Japan and the European Union may lose a third of their combined export market share of energy-intensive goods partly because of their high natural gas, coal and electricity costs, the International Energy Agency said.

The U.S., whose factory power costs are less than half those in the EU and Japan, may get a “slight increase” in the share of exports from industries including chemicals, aluminum and cement, according to the IEA’s World Energy Outlook 2013. That’s the “clearest indication” of the link between low energy prices and the outlook for industry, the IEA said.

Energy-intensive industries account for about a quarter of industrial employment and 70 percent of industrial energy use, the Paris-based adviser to 28 nations said in the report. Disparities in regional energy prices will influence investment decisions and company strategies, according to the IEA.

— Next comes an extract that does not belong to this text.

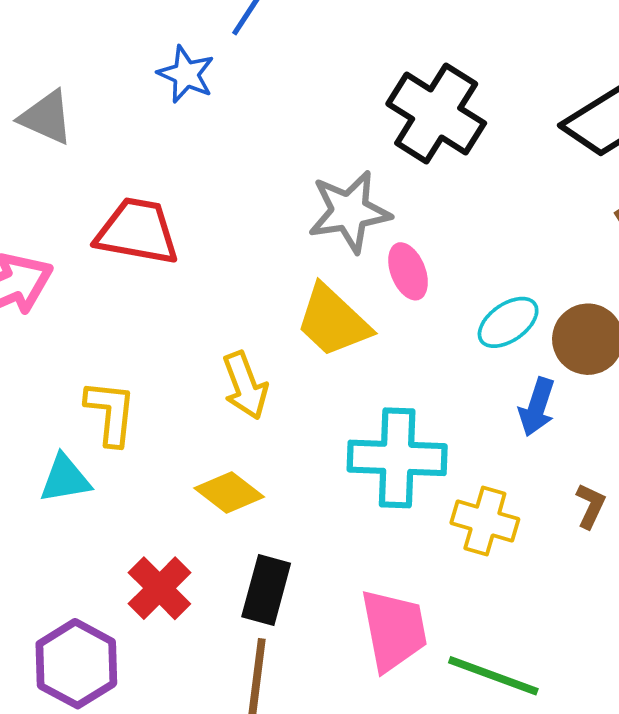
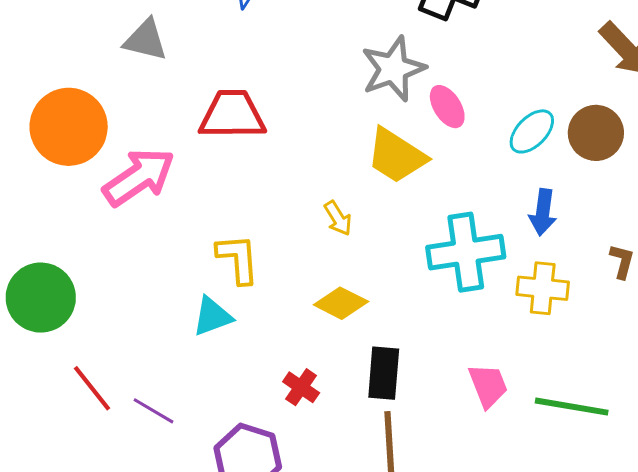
yellow arrow: (245, 386) -> (338, 218), size x0.7
blue arrow: (537, 407) -> (543, 212), moved
red cross: (159, 588) -> (301, 387), size x0.7
pink trapezoid: (394, 630) -> (488, 386), size x0.7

“Unlike crude oil prices, which are relatively uniform worldwide, prices of other fuels have become subject to significant regional variations,” the IEA said. “Although gas price differentials have come down from the extraordinary levels seen in mid-2012, natural gas in the U.S. still trades at one-third of import prices to Europe and one-fifth of those to Japan.”

Exports from Asia will advance as demand and consumption surges in that region, according to the IEA. Chinese manufacturers pay almost twice as much as U.S. factories for power, the agency said.

Supply Contracts

Europe can respond to the risk of losing exports by boosting energy efficiency, increasing domestic gas output and ensuring its energy subsidies aren’t too generous, Fatih Birol, the chief economist at the IEA, told reporters today at a press conference in London.

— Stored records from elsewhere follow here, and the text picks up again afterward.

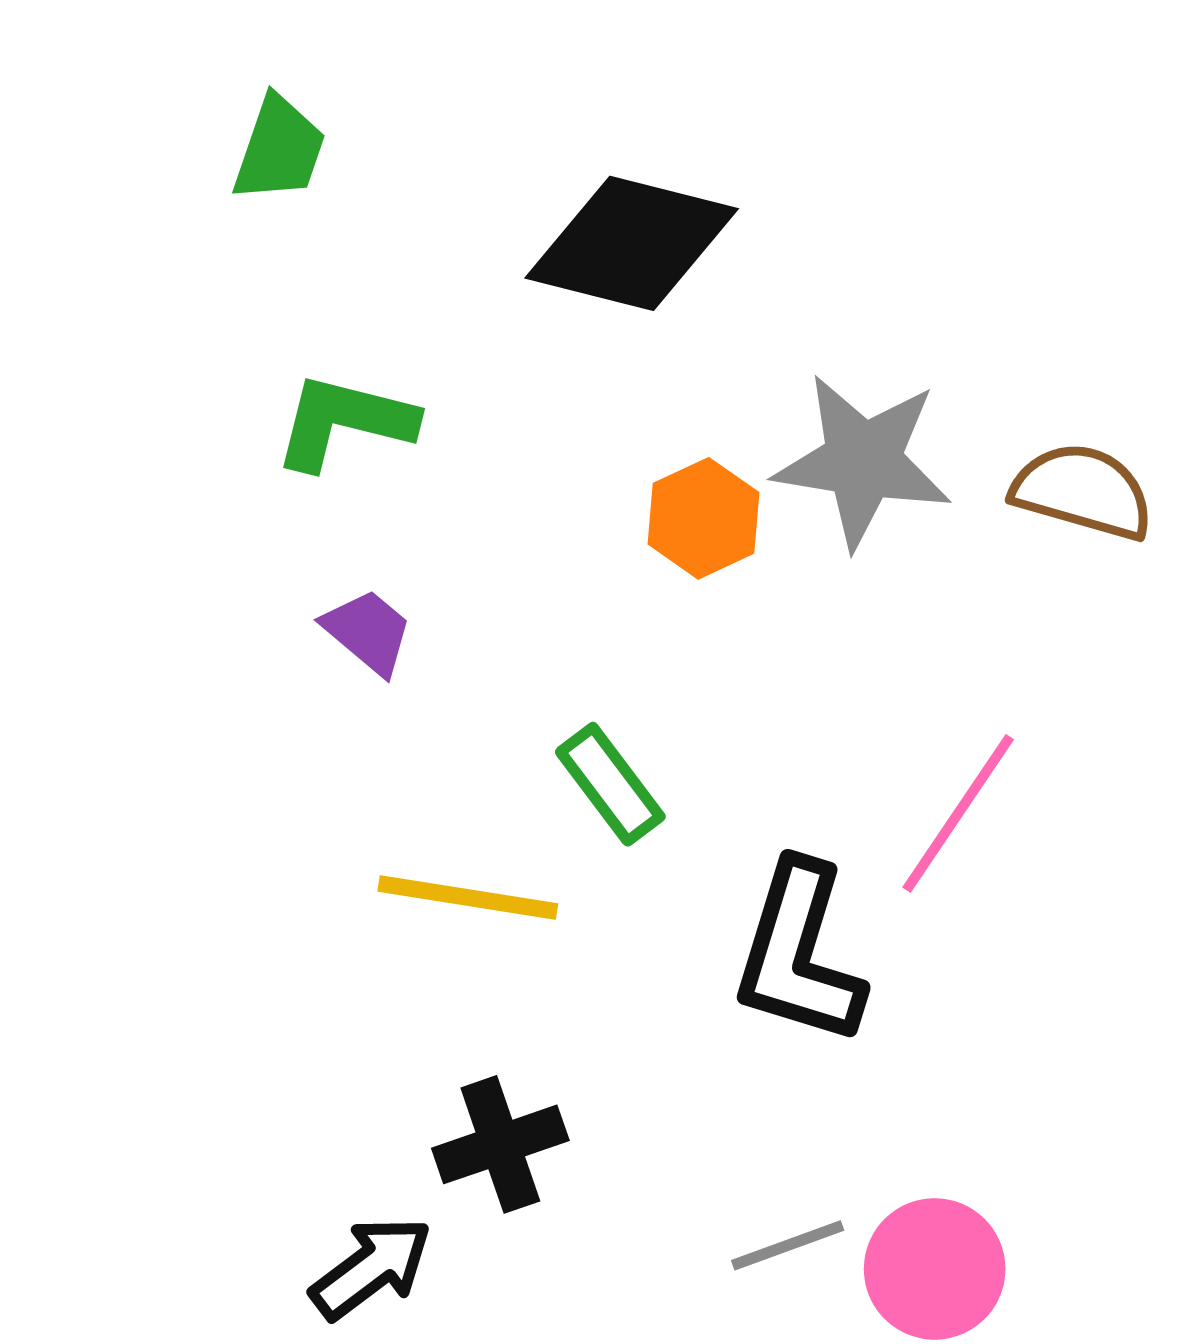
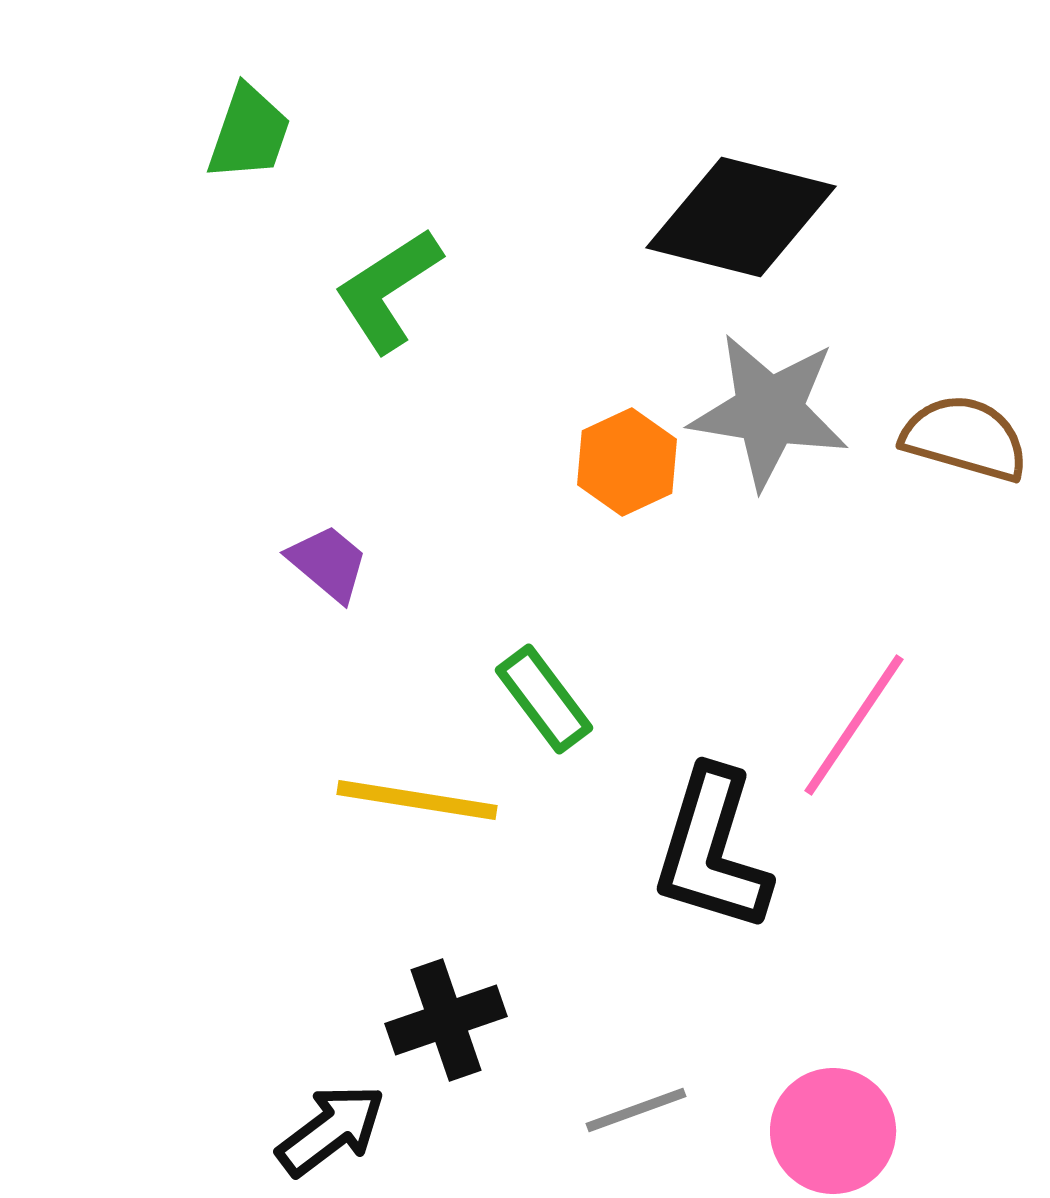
black diamond: (632, 243) -> (741, 217), moved
green L-shape: (344, 422) -> (388, 290), moved, turned -47
gray line: (788, 1245) -> (636, 1110), moved

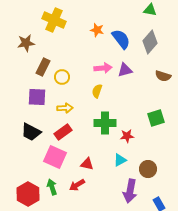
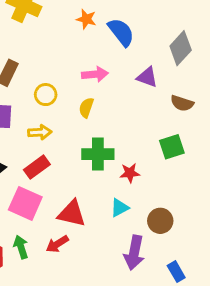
gray diamond: (150, 42) -> (181, 48), moved
purple triangle: (125, 70) -> (147, 77), moved, turned 35
brown semicircle: (163, 76) -> (182, 103), moved
yellow circle: (62, 77) -> (46, 95), moved
red triangle: (87, 164) -> (72, 214), size x1.5

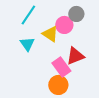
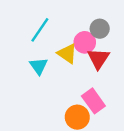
red triangle: (75, 56) -> (98, 59), moved, turned -36
pink rectangle: (61, 67) -> (93, 101), moved

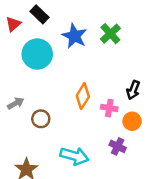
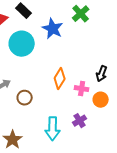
green cross: (110, 34) -> (81, 14), moved
purple cross: (118, 146) -> (80, 121), moved, turned 32
cyan arrow: (74, 156) -> (53, 129), turned 75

Gas-supply contracts linked to oil can also be renegotiated to cut costs as suppliers will probably have decreasing influence over prices, Birol said. It’s becoming a “market for buyers,” he said.

A wave of new liquefied natural gas supply in the early 2020s may “strengthen the hand of buyers during contract negotiations, precipitating a shift in the pricing paradigm,” according to the IEA report.